Head of AI safety for the United States Artificial Intelligence Safety Institute, Paul Christiano, also didn’t sign the open-letter, despite assessing there to be a 46% probability that “humanity has somehow irreversibly messed up our future within 10 years of building powerful AI”. Christiano thinks that we can work towards a world where AI is transformative and improves the lives of everyone. Christiano’s work is less focused on hypothetical future superintelligent AI, than on concrete problems in contemporary training methods. Christiano developed the gold standard for alignment in industry - reinforcement learning with human feedback, in which a smaller network, trained to learn human preferences, trains the model we want.

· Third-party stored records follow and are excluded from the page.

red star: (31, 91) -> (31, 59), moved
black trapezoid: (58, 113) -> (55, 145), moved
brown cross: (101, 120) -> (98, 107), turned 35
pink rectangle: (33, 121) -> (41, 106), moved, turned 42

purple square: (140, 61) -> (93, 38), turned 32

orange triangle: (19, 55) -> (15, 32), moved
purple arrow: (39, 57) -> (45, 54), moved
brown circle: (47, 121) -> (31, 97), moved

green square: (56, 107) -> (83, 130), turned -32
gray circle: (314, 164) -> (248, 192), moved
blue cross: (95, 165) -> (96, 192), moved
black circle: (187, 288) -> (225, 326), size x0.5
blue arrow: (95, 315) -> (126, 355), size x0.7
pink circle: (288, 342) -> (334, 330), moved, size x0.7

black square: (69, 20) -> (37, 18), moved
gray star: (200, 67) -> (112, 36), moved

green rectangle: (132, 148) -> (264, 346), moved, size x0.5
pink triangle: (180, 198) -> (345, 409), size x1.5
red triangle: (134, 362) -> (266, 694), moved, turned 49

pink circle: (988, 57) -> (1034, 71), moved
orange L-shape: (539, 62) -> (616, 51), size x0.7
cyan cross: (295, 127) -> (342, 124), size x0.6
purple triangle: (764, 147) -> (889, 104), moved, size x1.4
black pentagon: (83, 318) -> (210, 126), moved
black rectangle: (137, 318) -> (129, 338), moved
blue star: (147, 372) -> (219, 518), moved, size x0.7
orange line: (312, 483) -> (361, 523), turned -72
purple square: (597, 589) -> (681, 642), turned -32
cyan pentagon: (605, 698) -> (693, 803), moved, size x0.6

They claim it has scored a remarkable 26% on Humanity’s Last Exam, on which GPT-4 could manage only 4%.

The primary difference between Yudkowsky and Christiano may be the speed with which they envision progress being made towards superhuman intelligence, giving us more time to work on alignment methods.

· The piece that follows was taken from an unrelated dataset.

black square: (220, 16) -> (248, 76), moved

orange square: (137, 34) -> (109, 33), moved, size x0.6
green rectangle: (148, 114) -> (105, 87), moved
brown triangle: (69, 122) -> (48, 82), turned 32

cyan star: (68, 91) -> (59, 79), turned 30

The bar for what is deemed to be AGI has been repeatedly raised. In December, OpenAI’s O3 smashed the record for a new benchmark, the ARC prize. This month, OpenAI released a model which can browse the web and use Python tooling to help answer questions. They claim it has scored a remarkable 26% on Humanity’s Last Exam, on which GPT-4 could manage only 4%. Nobody knows what will happen if we develop systems more intelligent than ourselves, but it is almost universally agreed that we can’t ignore the risks. At the same time, there are abundant examples of AI helping us do things we never could before, such as reading ancient scrolls, discovering new materials, and designing proteins. The opportunity cost of not continuing, or accelerating AI research may also be enormous. As I write, world leaders and industry heads convene in Paris to discuss the future of this technology which will define our lifetimes. I can think of nothing more worthy of their attention.